→ Assignment:
Go through the material under this sentence. Return every line holding "dropdown".

→ Exercise data:
========
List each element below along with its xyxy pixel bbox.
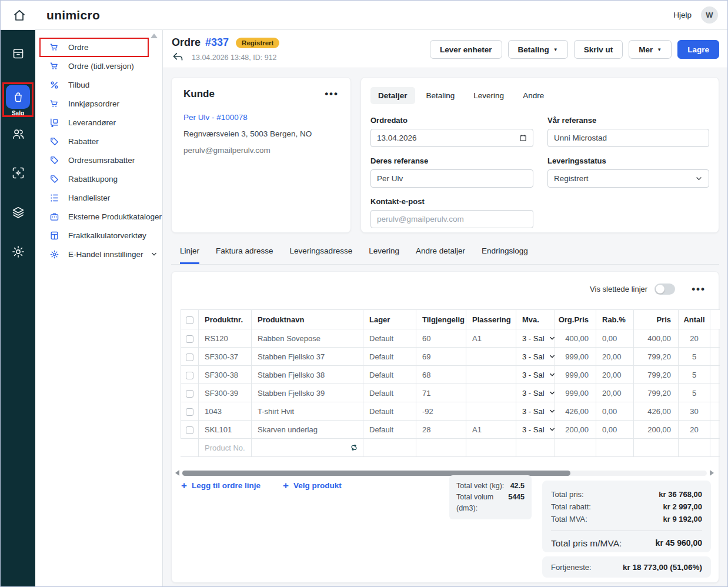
cell-lager[interactable]: Default [363,366,416,384]
cell-mva[interactable]: 3 - Sal [516,421,555,439]
sidebar-item-e-handel-innstillinger[interactable]: E-Handel innstillinger [35,245,163,264]
cell-produktnavn[interactable]: T-shirt Hvit [252,402,363,421]
lines-tab-faktura-adresse[interactable]: Faktura adresse [216,245,273,264]
cell-mva[interactable]: 3 - Sal [516,384,555,402]
cell-rab[interactable]: 20,00 [596,348,634,366]
column-header[interactable]: Antall [679,310,710,329]
cell-orgpris[interactable]: 400,00 [555,329,596,348]
row-checkbox[interactable] [186,335,193,343]
details-tab-levering[interactable]: Levering [466,87,512,104]
sidebar-item-innkj-psordrer[interactable]: Innkjøpsordrer [35,94,163,113]
cell-pris[interactable]: 400,00 [634,329,679,348]
cell-rab[interactable]: 20,00 [596,384,634,402]
deres-referanse-input[interactable]: Per Ulv [370,169,533,188]
lines-tab-andre-detaljer[interactable]: Andre detaljer [416,245,465,264]
cell-produktnavn[interactable]: Skarven underlag [252,421,363,439]
cell-orgpris[interactable]: 999,00 [555,384,596,402]
cell-produktnr[interactable]: SF300-39 [199,384,252,402]
integration-scan-icon[interactable] [11,166,25,180]
cell-lager[interactable]: Default [363,402,416,421]
sidebar-item-rabattkupong[interactable]: Rabattkupong [35,169,163,188]
cell-rab[interactable]: 0,00 [596,329,634,348]
cell-pris[interactable]: 799,20 [634,366,679,384]
cell-produktnr[interactable]: 1043 [199,402,252,421]
cell-orgpris[interactable]: 999,00 [555,366,596,384]
cell-tilgjengelig[interactable]: 68 [416,366,466,384]
scroll-right-icon[interactable] [710,470,714,476]
cell-mva[interactable]: 3 - Sal [516,366,555,384]
cell-plassering[interactable]: A1 [466,421,516,439]
details-tab-detaljer[interactable]: Detaljer [370,87,415,104]
cell-tilgjengelig[interactable]: 71 [416,384,466,402]
lines-tab-leveringsadresse[interactable]: Leveringsadresse [290,245,353,264]
cell-orgpris[interactable]: 200,00 [555,421,596,439]
leveringsstatus-select[interactable]: Registrert [547,169,709,188]
lines-tab-levering[interactable]: Levering [369,245,399,264]
sales-module-button[interactable] [6,85,30,109]
column-header[interactable]: Mva. [516,310,555,329]
users-icon[interactable] [11,127,25,141]
column-header[interactable]: Produktnavn [252,310,363,329]
row-checkbox[interactable] [186,408,193,416]
layers-icon[interactable] [11,205,25,219]
cell-antall[interactable]: 5 [679,348,710,366]
scroll-left-icon[interactable] [175,470,179,476]
cell-rab[interactable]: 0,00 [596,402,634,421]
sidebar-item-rabatter[interactable]: Rabatter [35,132,163,151]
settings-gear-icon[interactable] [11,245,25,259]
cell-pris[interactable]: 426,00 [634,402,679,421]
cell-rab[interactable]: 0,00 [596,421,634,439]
lines-tab-linjer[interactable]: Linjer [180,245,199,264]
cell-antall[interactable]: 5 [679,384,710,402]
customer-more-icon[interactable]: ••• [325,91,339,97]
sidebar-item-leverand-rer[interactable]: Leverandører [35,113,163,132]
archive-icon[interactable] [11,46,25,61]
cell-rab[interactable]: 20,00 [596,366,634,384]
sync-icon[interactable] [350,443,358,452]
avatar[interactable]: W [701,6,718,24]
cell-orgpris[interactable]: 999,00 [555,348,596,366]
cell-tilgjengelig[interactable]: 69 [416,348,466,366]
row-checkbox[interactable] [186,390,193,398]
cell-mva[interactable]: 3 - Sal [516,348,555,366]
cell-antall[interactable]: 20 [679,421,710,439]
home-icon[interactable] [11,7,28,24]
cell-produktnr[interactable]: SF300-37 [199,348,252,366]
cell-lager[interactable]: Default [363,421,416,439]
customer-link[interactable]: Per Ulv - #100078 [183,113,339,122]
cell-plassering[interactable] [466,402,516,421]
cell-tilgjengelig[interactable]: 60 [416,329,466,348]
kontakt-epost-input[interactable]: perulv@gmailperulv.com [370,210,533,228]
horizontal-scrollbar[interactable] [175,469,714,476]
sidebar-item-fraktkalkulatorverkt-y[interactable]: Fraktkalkulatorverktøy [35,226,163,245]
cell-antall[interactable]: 20 [679,329,710,348]
sidebar-item-tilbud[interactable]: Tilbud [35,75,163,94]
details-tab-betaling[interactable]: Betaling [419,87,463,104]
cell-plassering[interactable] [466,384,516,402]
column-header[interactable]: Pris [634,310,679,329]
row-checkbox[interactable] [186,426,193,434]
column-header[interactable]: Org.Pris [555,310,596,329]
sidebar-item-eksterne-produktkataloger[interactable]: Eksterne Produktkataloger [35,207,163,226]
cell-lager[interactable]: Default [363,384,416,402]
cell-plassering[interactable] [466,366,516,384]
cell-pris[interactable]: 799,20 [634,384,679,402]
cell-tilgjengelig[interactable]: -92 [416,402,466,421]
mer-dropdown-button[interactable]: Mer▼ [629,40,672,59]
sidebar-item-handlelister[interactable]: Handlelister [35,188,163,207]
cell-produktnavn[interactable]: Stabben Fjellsko 39 [252,384,363,402]
column-header[interactable]: Plassering [466,310,516,329]
new-product-input[interactable]: Product No. [199,439,252,457]
cell-produktnr[interactable]: SF300-38 [199,366,252,384]
row-checkbox[interactable] [186,372,193,379]
cell-lager[interactable]: Default [363,348,416,366]
help-link[interactable]: Hjelp [673,11,692,19]
cell-antall[interactable]: 30 [679,402,710,421]
column-header[interactable]: Tilgjengelig [416,310,466,329]
cell-mva[interactable]: 3 - Sal [516,329,555,348]
cell-pris[interactable]: 799,20 [634,348,679,366]
betaling-dropdown-button[interactable]: Betaling▼ [508,40,568,59]
cell-produktnavn[interactable]: Rabben Sovepose [252,329,363,348]
calendar-icon[interactable] [519,134,527,142]
cell-produktnr[interactable]: SKL101 [199,421,252,439]
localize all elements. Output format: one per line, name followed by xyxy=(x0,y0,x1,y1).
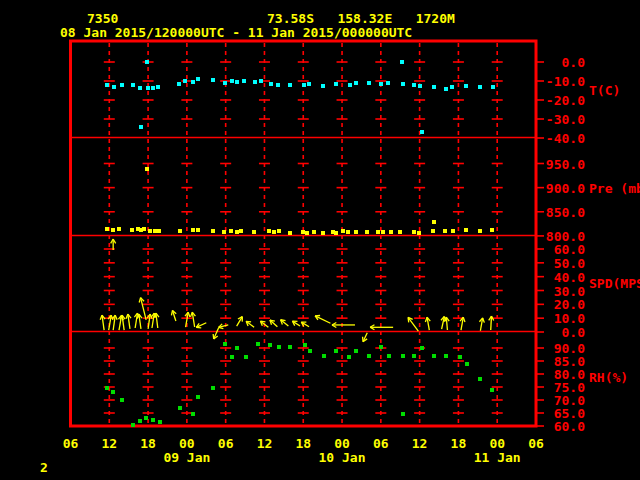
========
→ Response:
mer-dropdown-button[interactable]: Mer▼ [629,40,672,59]
betaling-dropdown-button[interactable]: Betaling▼ [508,40,568,59]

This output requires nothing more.